Mother’s Day – Honoring our moms!
Mother’s Day: an ancestral celebration:
Did you know that a long time ago the ‘Mother Goddess’ was celebrated instead of mothers? The annual ‘Mother Goddess’ festivals originated in Egypt and were also popular in ancient Greece, where they got so wild with fun that they were eventually banned.
A later incarnation in England fell on the fourth Sunday of Lent and early Christians used the day to honor the church where they were baptized (their mother church). Then something changed in 1600. A clerical decree in England expanded the celebration to include royal mothers; earning the name ‘Mother’s Day’. It was a compassionate day for the working classes who were allowed to travel back to their place of origin to visit their mothers. It was also a respite from the day’s slowness and all the fasting. Families from all over England were able to enjoy a family meal with the “mother”, the guest of honor, with cakes and flowers presented to her.
In 1907, Miss Anna Jarvis in the US started a campaign that made Mother’s Day a national holiday in 1911. Anna’s mother died when she was 41 years old. She felt that children should appreciate and celebrate their mother more while they are still alive. She hoped that this day would increase respect and love for the mother and strengthen family ties. He fought its commercialization. In 1912 the International Mother’s Day Association was incorporated to further promote meaningful observations. Mother’s Day celebrations are now a tradition around the world. Australia along with the United States, Denmark, Finland, Italy, Turkey and Belgium celebrate the same day. Remember that the ‘mother’ figure today can be a man, a family member, friend or other caregiver who has assumed the role of ‘mother’. Please remember to honor them on this day as well.

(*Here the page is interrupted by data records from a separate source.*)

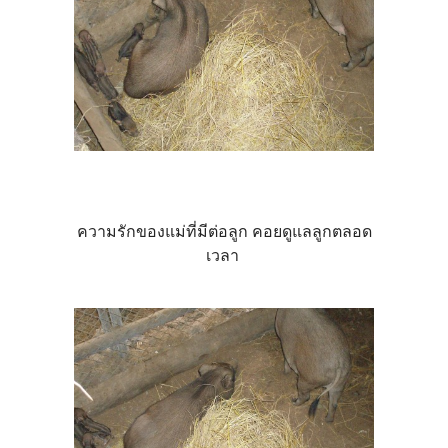
ความรักของแม่ที่มีต่อลูก คอยดูแลลูกตลอด
เวลา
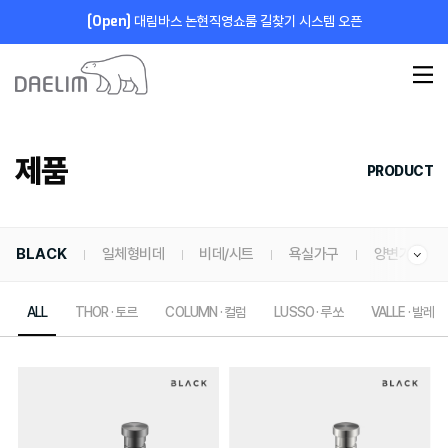
[Open]
대림바스 논현직영쇼룸 길찾기 시스템 오픈
제품
PRODUCT
BLACK
일체형비데
비데/시트
욕실가구
양변기
ALL
THOR · 토르
COLUMN · 컬럼
LUSSO · 루쏘
VALLE · 발레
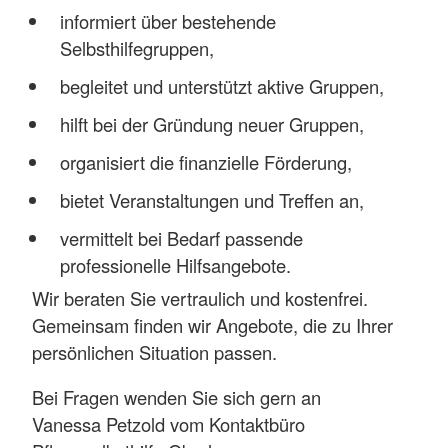
informiert über bestehende
Selbsthilfegruppen,
begleitet und unterstützt aktive Gruppen,
hilft bei der Gründung neuer Gruppen,
organisiert die finanzielle Förderung,
bietet Veranstaltungen und Treffen an,
vermittelt bei Bedarf passende
professionelle Hilfsangebote.
Wir beraten Sie vertraulich und kostenfrei.
Gemeinsam finden wir Angebote, die zu Ihrer
persönlichen Situation passen.
Bei Fragen wenden Sie sich gern an
Vanessa Petzold vom Kontaktbüro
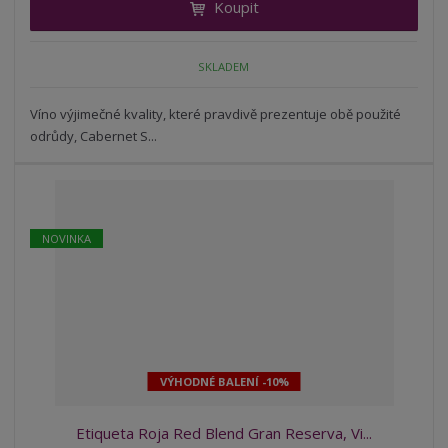
Koupit
t
m
t
p
n
m
o
o
n
SKLADEM
ž
o
č
s
ž
e
t
s
Víno výjimečné kvality, které pravdivě prezentuje obě použité
t
v
t
odrůdy, Cabernet S...
í
v
í
NOVINKA
VÝHODNÉ BALENÍ -10%
Etiqueta Roja Red Blend Gran Reserva, Vi...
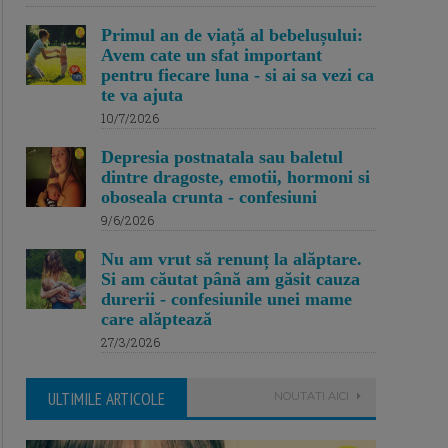
Primul an de viață al bebelușului:
Avem cate un sfat important
pentru fiecare luna - si ai sa vezi ca
te va ajuta
10/7/2026
Depresia postnatala sau baletul
dintre dragoste, emotii, hormoni si
oboseala crunta - confesiuni
9/6/2026
Nu am vrut să renunț la alăptare.
Si am căutat până am găsit cauza
durerii - confesiunile unei mame
care alăptează
27/3/2026
ULTIMILE ARTICOLE
NOUTATI AICI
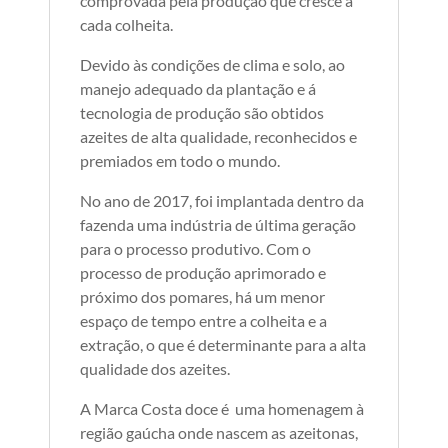
comprovada pela produção que cresce a
cada colheita.
Devido às condições de clima e solo, ao
manejo adequado da plantação e á
tecnologia de produção são obtidos
azeites de alta qualidade, reconhecidos e
premiados em todo o mundo.
No ano de 2017, foi implantada dentro da
fazenda uma indústria de última geração
para o processo produtivo. Com o
processo de produção aprimorado e
próximo dos pomares, há um menor
espaço de tempo entre a colheita e a
extração, o que é determinante para a alta
qualidade dos azeites.
A Marca Costa doce é uma homenagem à
região gaúcha onde nascem as azeitonas,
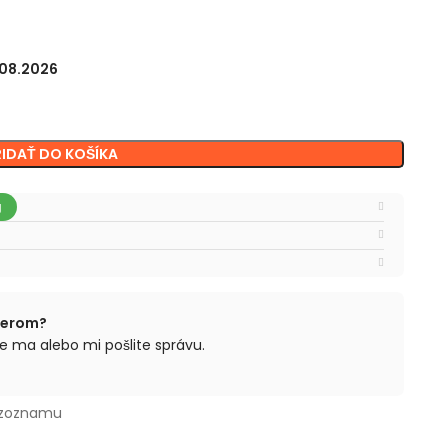
.08.2026
RIDAŤ DO KOŠÍKA
berom?
e ma alebo mi pošlite správu.
 zoznamu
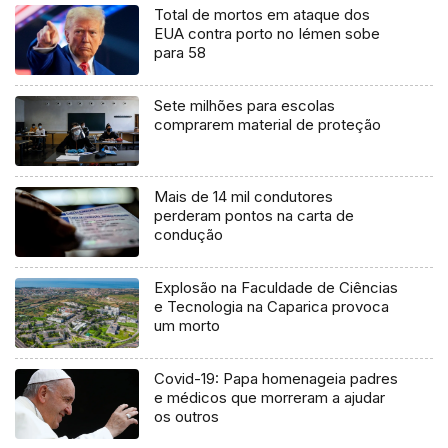
Total de mortos em ataque dos
EUA contra porto no Iémen sobe
para 58
Sete milhões para escolas
comprarem material de proteção
Mais de 14 mil condutores
perderam pontos na carta de
condução
Explosão na Faculdade de Ciências
e Tecnologia na Caparica provoca
um morto
Covid-19: Papa homenageia padres
e médicos que morreram a ajudar
os outros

White carnations were Miss Anna Jarvis’s mother’s favorite flower. This flower was chosen to represent the sweetness, purity and endurance of the mother’s love. The white carnation is now a tradition that is worn or placed in the home in honor of the mother who has passed away. Since then, a red carnation has become the symbol of a living mother and is worn on a lapel or piled up again and placed around the house to honor the mother.
How to make your mom feel special without spending money:
Here are some suggestions to help your mom feel really good on her special day, remembering that the holidays are more meaningful if we move away from gift shopping.
– Plan to do a secret act of kindness every day for the 7 days leading up to Mother’s Day. This may include secretly doing one of Mom’s chores every day. Imagine how good Mom will feel on Sunday!
– Leave a thank you note in a different place each day for the 7 days leading up to Mother’s Day, for example, inside your slippers, on the bathroom mirror, on the steering wheel, on the bedside table lamp, under the pillow, etc.
– On Mother’s Day, don’t talk about yourself, instead focus on your mother. Focus on her by asking her questions about her childhood, her favorite memories, her favorite subjects in school, her favorite hobby, her favorite food when she was young, her first job, her most memorable vacation, her most embarrassing moment, how she met her father. , what life was like when you were born, your funniest and most beloved memories with your children, etc. By focusing on your mom and her memories, you are expressing your love for her.
Teach an old cake tradition:
The Simnel cake was originally a ‘Mother’s Sunday’ tradition. If you are a parent of children and you are still at home, make a special moment with them to make this ‘Mother’s Day’ cake as a surprise for mom on Mother’s Day. You can have fun and get creative by decorating it differently each year. Just Google ‘Simple Simnel Cake’ to find an easy recipe.